With the latest Education Inspection Framework now taking root, here are the key curriculum questions for leaders to build into their plans for 2020, says Eylan Ezekiel...

  • New Ofsted EIF – 7 questions school leaders should ask when building their curriculum

The new Ofsted education inspection framework (EIF) has now had a term to settle.

Having kept a close eye on the first round of inspections and started to pinpoint some interesting patterns that schools can use to inform their work, I’ve identified some key questions that school leaders should be asking when reviewing their curriculum design.

1 | What outcomes are we trying to secure for our pupils?

While primary schools are very likely to have a clear vision statement, and school development plan, you’ll need to break this down more explicitly in terms of what you intend for pupils to learn.

Ofsted are looking for evidence that intent is clear throughout a balanced curriculum. Practice telling the story from your top-level statements, down to what this might look like in each subject, and for each age group.

Make sure you involve all staff, governors, parents/carers and, crucially, the children.

This is not about daily lesson observations, but about a shared sense of purpose in the wider learning and how it holds together.

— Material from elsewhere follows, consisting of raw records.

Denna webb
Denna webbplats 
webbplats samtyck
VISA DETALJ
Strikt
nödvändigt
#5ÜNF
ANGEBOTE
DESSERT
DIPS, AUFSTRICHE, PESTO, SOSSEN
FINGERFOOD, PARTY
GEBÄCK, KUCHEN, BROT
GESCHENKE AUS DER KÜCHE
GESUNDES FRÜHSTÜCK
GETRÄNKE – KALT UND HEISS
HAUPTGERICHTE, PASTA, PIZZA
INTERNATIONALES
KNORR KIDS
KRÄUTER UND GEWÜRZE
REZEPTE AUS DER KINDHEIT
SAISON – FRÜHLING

Be ambitious for all pupils, including those with special educational needs and disabilities (SEND), and consider how any end-of-stage goals can be achieved by a cohesive progression from Reception. 

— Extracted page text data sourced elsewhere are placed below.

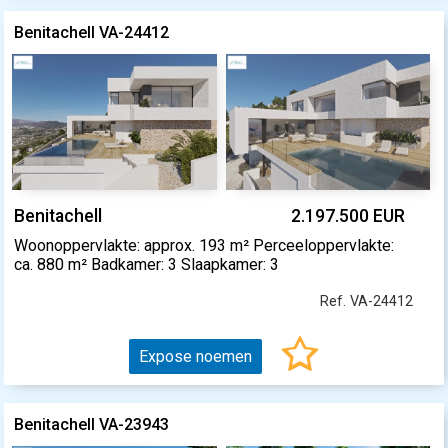
Benitachell VA-24412
Benitachell
2.197.500 EUR
Woonoppervlakte: approx. 193 m² Perceeloppervlakte:
ca. 880 m² Badkamer: 3 Slaapkamer: 3
Ref. VA-24412
Expose noemen
Benitachell VA-23943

2 | Is everyone on board with our curriculum?

A key feature of the new inspections is that curriculum leads/coordinators, who are often middle leaders, are spending more time with the inspectors than ever before.

Ofsted are looking at how well the school leadership team have understood and applied “values, policies and practice” to enable the intended outcomes to be achieved through each subject area.

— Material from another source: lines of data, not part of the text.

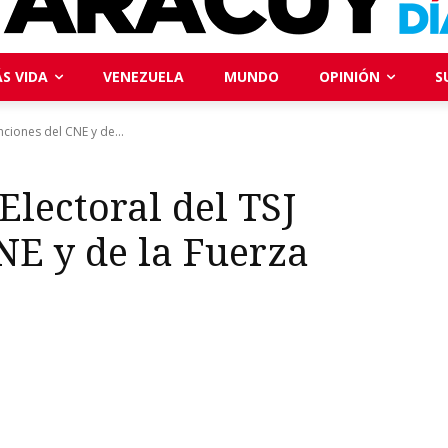
S VIDA
VENEZUELA
MUNDO
OPINIÓN
S
nciones del CNE y de...
Electoral del TSJ
NE y de la Fuerza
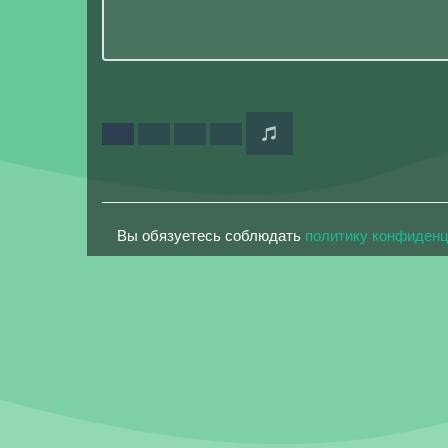
Вы обязуетесь соблюдать
политику конфиден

The school leadership team includes governors and trustees who are responsible for holding the school and its leaders to account for the vision, strategy and quality of education in the school.

Plan carefully how you bring these stakeholders on the journey with you to make sure everyone is singing the same song.

3 | How confident are teachers with the content?

A key challenge in primary schools, beyond the leadership issues of bringing all staff along on the journey, is around subject knowledge. The initial Ofsted reports under the new framework have indicated a focus on teacher confidence in all subjects.

Not every school can have a science or arts graduate, a musician or linguist in their staff: especially with issues around recruitment and retention for so many schools across the country.

However, Ofsted is looking for schools to not simply be playing to their strengths. Consider how you could strengthen weaker areas through well-structured classroom resources and professional development. No teacher should be left behind!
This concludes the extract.